I have been reading the WIPO RFC2 and also catching up
with some of the political machinations surrounding the
dnso.org meeting in Washington Jan 22.

It's apparent now why Kent and other propagandists for the
gTLD-MoU group are trying so hard to bury the results of
my trademark study under a mountain of negative verbiage.

The WIPO proposals are designed to dramatically shift the
balance of power away from the individual domain name
registrant and towards the trademark holder who wishes to
challenge a registration. In effect, the proposals are
designed to give TM holders a kind of prior restraint over
the registration process, and remove from the TM holder
the need to engage in the normal process of fact-finding
and proof that is normally associated with TM litigation;
e.g., proof of commercial use, confusion, dilution, etc.

The key issue, therefore, is whether TM holders are likely
to abuse the additional power they will have to challenge
domain name registrations.

That is why the findings of my study are so important.

In counting the type and frequency of known domain name-
trademark conflicts, we discovered that the single largest
catgeory were "string" conflicts--cases in which the TM holder
challenged a name that was being used for perfectly legitimate
reasons, and which, under traditional notions of trademark
protection, could have been used concurrently. The key
argument of the study was that the scope of trademark
protection is being expanded beyond its traditional bounds,
both by court decisions and by mechanical "dispute
resolution" policies of registries that automatically
privilege a TM over other claims to a domain name.

To repeat, half of the 121 cases were string conflicts--
of the "pokey.org" type--in which TM holders were asserting
rights over names they really have no exclusive right to.
We also showed that parody use of names was not being
protected, as it should be under first amendment doctrine.
NSI's dispute resolution policy was the biggest culprit in
both of these types of cases, but court decisions or the
mere threat of litigation were also promoting these
injustices.

The clear implication of this analysis is that shifting the
balance of power even further toward TM holders will result
in even more abuse of domain name registrants at the hands
of TM holders. That is, the entire process will be rigged
to encourage TM holders to challenge any registration that
they believe remotely affects their marks. At the very
least, WIPO should acknowledge that TM holders are capable of
systematically abusing domain name registrants, and implement
procedures that guard against this possibility.

In short, the findings of the study are extremely inconvenient
to the agenda that TM interests have set for themselves.
It must be extremely embarrassing to learn, after crying
to the US government about all the abuse they have suffered,
that TM holders themselves have been one of the prime abusers
of domain name rights.

It is highly revealing that INTA and its new-found puppet,
Kent Crispin, have chosen to attack the study on grounds of
statistical methodology. I don't think this point has been
emphasized enough: the entire argument they have mounted
consists of the following two points:

--we do not know whether the cases studied are a statistically
representative sample of ALL such cases in the world.
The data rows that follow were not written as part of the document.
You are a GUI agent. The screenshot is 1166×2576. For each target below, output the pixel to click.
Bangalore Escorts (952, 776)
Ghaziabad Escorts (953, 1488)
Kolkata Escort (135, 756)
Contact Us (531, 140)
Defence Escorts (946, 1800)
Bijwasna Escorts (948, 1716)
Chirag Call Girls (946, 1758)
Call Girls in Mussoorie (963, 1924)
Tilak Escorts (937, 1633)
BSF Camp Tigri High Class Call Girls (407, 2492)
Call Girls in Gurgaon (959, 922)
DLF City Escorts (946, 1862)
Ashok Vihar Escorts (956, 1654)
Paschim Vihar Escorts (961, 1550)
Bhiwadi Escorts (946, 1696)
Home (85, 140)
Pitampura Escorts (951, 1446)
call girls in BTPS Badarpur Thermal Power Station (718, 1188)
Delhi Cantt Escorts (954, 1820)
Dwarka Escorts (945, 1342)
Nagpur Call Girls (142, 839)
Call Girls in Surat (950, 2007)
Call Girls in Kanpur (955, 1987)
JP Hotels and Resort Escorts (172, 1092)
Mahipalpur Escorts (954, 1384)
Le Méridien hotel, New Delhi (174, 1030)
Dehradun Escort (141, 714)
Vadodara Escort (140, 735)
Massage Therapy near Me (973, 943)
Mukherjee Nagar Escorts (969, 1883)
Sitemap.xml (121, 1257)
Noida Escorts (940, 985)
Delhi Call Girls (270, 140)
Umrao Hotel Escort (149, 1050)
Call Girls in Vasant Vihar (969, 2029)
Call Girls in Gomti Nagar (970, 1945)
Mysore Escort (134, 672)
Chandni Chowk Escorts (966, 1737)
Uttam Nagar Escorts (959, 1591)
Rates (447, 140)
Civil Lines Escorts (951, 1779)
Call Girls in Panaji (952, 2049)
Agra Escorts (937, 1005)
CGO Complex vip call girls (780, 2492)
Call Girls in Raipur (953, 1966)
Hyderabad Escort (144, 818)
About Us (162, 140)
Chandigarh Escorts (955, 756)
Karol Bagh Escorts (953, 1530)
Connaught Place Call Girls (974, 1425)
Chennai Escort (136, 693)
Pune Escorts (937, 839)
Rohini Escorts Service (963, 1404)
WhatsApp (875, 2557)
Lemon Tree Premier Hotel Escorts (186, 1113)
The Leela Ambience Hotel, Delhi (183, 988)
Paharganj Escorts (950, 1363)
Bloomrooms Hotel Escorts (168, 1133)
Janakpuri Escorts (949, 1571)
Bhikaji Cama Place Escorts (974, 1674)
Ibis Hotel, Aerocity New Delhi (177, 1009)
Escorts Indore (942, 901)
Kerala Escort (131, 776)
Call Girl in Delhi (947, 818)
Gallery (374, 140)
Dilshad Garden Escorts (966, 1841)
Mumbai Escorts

--therefore, we cannot draw "scientific" conclusions about
how closely the proportions we discovered in the study
match the proportions of all such cases.

Let's move beyond the obvious fact that these arguments
are made in bad faith--both of these points were acknowledged
explcitly in the original study--the more interesting response
is this:

Note what is missing from their argument.

--there is no challenge to the way the cases were classified.
Thus, it has been conceded that of the cases we know about,
the proportions are correct.

--there is no challenge to the basic argument of the piece,
namely that the result of the disputes, in both court
decisions and registry policies, tend to expand TM rights
beyond their traditional scope in territorial law.

--there is a rather amusing avoidance of the fact that
our inability to draw conclusions about the entire population
could very well mean that our study drastically *understated*
the abuses committed by TM holders. That is, it is just as
likely that there are MORE string conflicts in the entire
population than that there are less. We simply don't know.

Thus, I can see why INTA and its apologists would want to
divert our attention away from the plain facts of 121 domain
name trademark interactions, and try to reorient our attention
to a chimerical ideal of a perfectly representative sample
of a population.

There is also an obvious double-standard at work here.
The WIPO report makes conclusions and recommendations about
policy, as does my study. The WIPO report does not have any
"scientific" basis for its conclusions, does it? It constructs
a legal and policy argument based on the facts submitted to it,
and its own biases. Indeed, the WIPO report makes much of a
study by a European trademark association that consists of
nothing more than asking 60 trademark lawyers their opinions
about how bad the problem is. This is discussed at length in
the document, as if it were an important and valid souce of
evidence. Funny, INTA didn't commission anyone to look into the
scientific character of that study, did they? Funny that Kent's
newfound concern with statistical reliability and scientific
rigour did not extend that far.

No, what's really going on here is that the dnso.org is
attempting to cut a deal with the trademark interests.
The TM lobby will be given a big slice of control
over the name space, and the corporate supporters of INTA
and other TM interests will line up behind recognition of
dnso.org. Kent Crispin is just a listserv apparatichik
in this machine, a hack who's following the latest party line.